Helena levantó la vista. No dijo nada. Su manera de permanecer en silencio dio a entender que yo llevaba a sus hermanos por el mal camino. Ella era la mayor y se preocupaba por ellos. Tenía la costumbre de amar con diligencia a los gandules; por eso se había enamorado de mí.
—Si eso es lo que significa pertenecer a la clase ecuestre —le dije—, prefiero estar medio muerto de hambre en el último piso de un edificio de viviendas. ¡Empleados! —escupí la palabra—. Los empleados no le sirven de nada a un informante.

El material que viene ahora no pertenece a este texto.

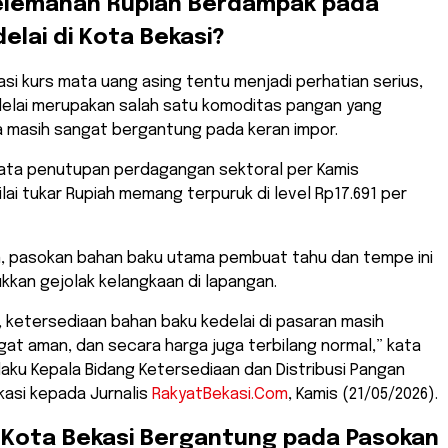
Pelemahan Rupiah Berdampak pada
elai di Kota Bekasi?
asi kurs mata uang asing tentu menjadi perhatian serius,
elai merupakan salah satu komoditas pangan yang
masih sangat bergantung pada keran impor.
ata penutupan perdagangan sektoral per Kamis
ilai tukar Rupiah memang terpuruk di level Rp17.691 per
an, pasokan bahan baku utama pembuat tahu dan tempe ini
kan gejolak kelangkaan di lapangan.
ni, ketersediaan bahan baku kedelai di pasaran masih
at aman, dan secara harga juga terbilang normal,” kata
elaku Kepala Bidang Ketersediaan dan Distribusi Pangan
kasi kepada Jurnalis
RakyatBekasi.Com
, Kamis (21/05/2026).
 Kota Bekasi Bergantung pada Pasokan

Nosotros necesitamos luz y aire. Nos hace falta espacio para pensar. Necesitamos la libertad, y el desafío, de trabajar solos.
—En ese caso, deshazte de ellos —dijo cruelmente la protectora hermana de los dos Camilos.
Cuando Eliano nos vino a ver esa noche, todavía malhumorado y quejándose de sus condiciones, le dije que tenía que ser más tranquilo y ecuánime, como yo. Me sentí mucho mejor después de soltar esa hipocresía.
Se tumbó en la hierba con una taza en equilibrio sobre su estómago. Toda esa familia parecía tener problemas con la bebida en aquel viaje. Incluso Helena se había tirado al vino esa noche, aunque fue porque la pequeña Favonia lloraba de nuevo sin parar. Mandamos a Hispale a nuestra habitación con las dos pequeñas y le dijimos que las hiciera callar.
Nux
la siguió para supervisar. Después de eso, vi que Helena estaba nerviosa, creyendo que dentro habría problemas. Yo, por mi parte, también estaba atento por si oía algo.